Assembleia Municipal de Lisboa
111ª reunião AML - 21 de Junho 2016
Lisboa presta homenagem a vítimas de Orlando
21-06-2016 FYM (PCR/NL/ ACL/AZR/JPS), LUSA

Os deputados da Assembleia Municipal de Lisboa aprovaram hoje, por unanimidade, três votos de pesar, prestando homenagem às vítimas do ataque de Orlando, nos Estados Unidos da América, ao sociólogo Paquete de Oliveira e à deputada britânica Jo Cox.

O voto apresentado pelo Bloco de Esquerda refere que o ataque em Orlando foi "um crime de ódio" e um "ataque às liberdades e ao direito à diferença que caracterizam as sociedades plurais e abertas, respeitadoras dos direitos humanos".

Na madrugada de 12 de junho, um homem identificado como Omar Mateen, cidadão norte-americano de origem afegã, entrou na discoteca Pulse, em Orlando, na Florida, e abriu fogo sobre os clientes, causando 49 mortos e 53 feridos.

O movimento extremista Estado Islâmico reivindicou a autoria do tiroteio, considerado o pior nos Estados Unidos desde o 11 de setembro de 2001.

O voto de pesar vinca que "a repetição de atentados deste tipo não pode significar a indiferença da banalização nem a cedência às respostas intolerantes", acrescentando que "haverá certamente uma reflexão interna, a fazer nos Estados Unidos sobre as condições em que é exercido o direito ao porte de arma".

O voto de pesar pelo falecimento de José Manuel Paquete de Oliveira foi apresentado pelo grupo municipal do Partido Ecologista "Os Verdes", e lembra o percurso de vida do provedor do leitor do jornal Público.

O texto prevê também "propor à Câmara Municipal de Lisboa que pondere a atribuição de uma indicação toponímica na cidade".

Paquete de Oliveira, de 79 anos, morreu no dia 11 de junho no Hospital da Luz, em Lisboa, onde se encontrava internado há dois dias.

Natural do Funchal, era professor emérito do ISCTE - Instituto Universitário de Lisboa, do qual se jubilara em 2006.

Doutorado em 1989, em Sociologia da Cultura e da Comunicação, através do ISCTE pela Universidade Técnica de Lisboa, entre outras funções, foi provedor do telespetador na RTP.

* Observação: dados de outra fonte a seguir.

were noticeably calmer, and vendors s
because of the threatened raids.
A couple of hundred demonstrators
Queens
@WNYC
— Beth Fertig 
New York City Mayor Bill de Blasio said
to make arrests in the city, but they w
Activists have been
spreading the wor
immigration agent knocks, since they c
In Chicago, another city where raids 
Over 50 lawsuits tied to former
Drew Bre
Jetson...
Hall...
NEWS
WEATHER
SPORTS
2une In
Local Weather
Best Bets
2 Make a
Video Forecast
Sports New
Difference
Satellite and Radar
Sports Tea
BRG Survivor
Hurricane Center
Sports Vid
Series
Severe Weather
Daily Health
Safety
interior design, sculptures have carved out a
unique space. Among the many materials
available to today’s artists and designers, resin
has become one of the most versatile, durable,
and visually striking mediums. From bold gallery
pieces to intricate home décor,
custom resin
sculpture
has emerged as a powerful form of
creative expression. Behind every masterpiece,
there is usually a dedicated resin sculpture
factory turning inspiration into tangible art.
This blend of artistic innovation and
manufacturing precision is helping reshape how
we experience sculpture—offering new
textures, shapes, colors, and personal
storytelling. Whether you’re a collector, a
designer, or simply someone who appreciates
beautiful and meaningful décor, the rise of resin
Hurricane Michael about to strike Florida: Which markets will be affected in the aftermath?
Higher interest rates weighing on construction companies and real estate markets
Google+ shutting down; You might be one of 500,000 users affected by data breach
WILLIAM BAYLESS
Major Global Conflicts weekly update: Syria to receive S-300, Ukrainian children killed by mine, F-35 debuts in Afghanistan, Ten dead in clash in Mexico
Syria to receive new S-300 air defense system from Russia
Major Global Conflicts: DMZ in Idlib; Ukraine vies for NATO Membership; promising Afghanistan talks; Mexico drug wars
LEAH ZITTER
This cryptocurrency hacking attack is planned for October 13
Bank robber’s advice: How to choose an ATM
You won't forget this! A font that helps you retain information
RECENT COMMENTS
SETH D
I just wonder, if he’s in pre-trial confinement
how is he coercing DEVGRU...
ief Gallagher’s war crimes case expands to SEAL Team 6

Também a deputada britânica Jo Cox foi lembrada hoje pelos deputados municipais, que aprovaram por unanimidade o voto de pesar apresentado pelo Partido Socialista.

A deputada trabalhista Jo Cox, 41 anos, não resistiu aos ferimentos após ter sido atingida a tiro e apunhalada na quinta-feira em plena rua na cidade de Birstall, norte de Inglaterra.

Segundo alguns testemunhos, o atacante gritou "Britain First!" (O Reino Unido primeiro), numa alusão a uma formação da extrema-direita contrária à imigração.

"Este ato violento é, a todos os títulos, injustificável e intolerável, sendo particularmente, grave, no contexto da campanha do referendo do povo britânico da próxima semana, que determinará a permanência ou saída do Reino Unido na União Europeia, e de que Jo Cox era uma das protagonistas", lê-se no documento.

O texto refere também que "caso se confirmem os contornos políticos deste incidente, este ato representará um atentado contra um dos mais elementares preceitos democráticos que fundamentam todos os estados de direito, a liberdade de expressão".

"Não podemos ficar indiferentes a um ataque cobarde à liberdade e à vida de uma representante do povo", acrescenta.